Puzzles are fun…especially, on a rainy day when there’s no ballgame on television. Puzzles can be a great bonding experience for families. Putting a puzzle together has a lot of similarities with creating a great customer experience.
Putting a puzzle together begins by looking at the picture on the front of the puzzle box. Great service begins with a clear picture of what the experience should be like consistently across all units. Consistency gives customers trust and confidence. Service at branch A should be like branch B; customers should not be forced to pick a service person because one is known to be great; others not so great.
Puzzles require all the pieces. The biggest irritant to a puzzle enthusiast is a missing puzzle piece. The same is true for great service. Great front line service people are only as good as the tools, supports, and authority provided them. Friendly, but incompetent or fast, but inaccurate or attractive, but incomplete all represent missing pieces. Customers expect a reliable whole.
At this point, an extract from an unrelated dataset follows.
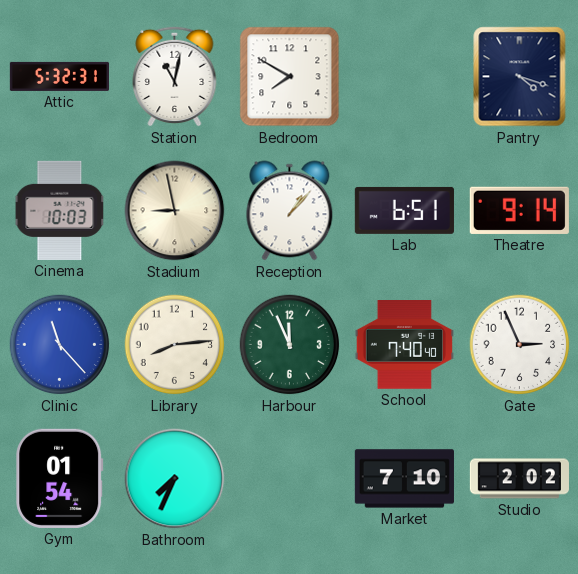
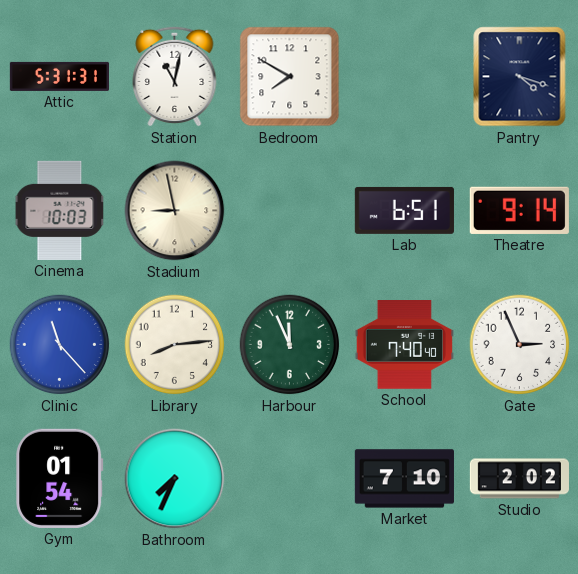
Attic: 5:32 -> 5:31
Reception: 1:07 -> none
Puzzle construction takes all the pieces face up on the table. The same is true with great service. Every person in the organization must have line-of-sight with the customer. That means every employee, regardless of their behind the scenes role, must be clear on how their work impacts the ultimate customer. Great external service is dependent on great internal service.
Puzzle assembly takes a plan. Whether you “start on a corner” or “put together the border first,” the speed and efficiency of puzzle completion requires a method of operation. Great service requires processes and practices crafted from the customer’s perspective. Today’s customers have a low tolerance for effort. They want service delivery that is easy and comfortable.
Puzzle completion requires a stable surface. A rickety table only frustrates a puzzle person. Similarly, a great service experience works because the core offering (what the customer came to you for in the first place) is effective and as expected. Service with a cherry on top will not be valued if what is under the cherry is inferior or disappointing.
What steps can you take to put your service puzzle together?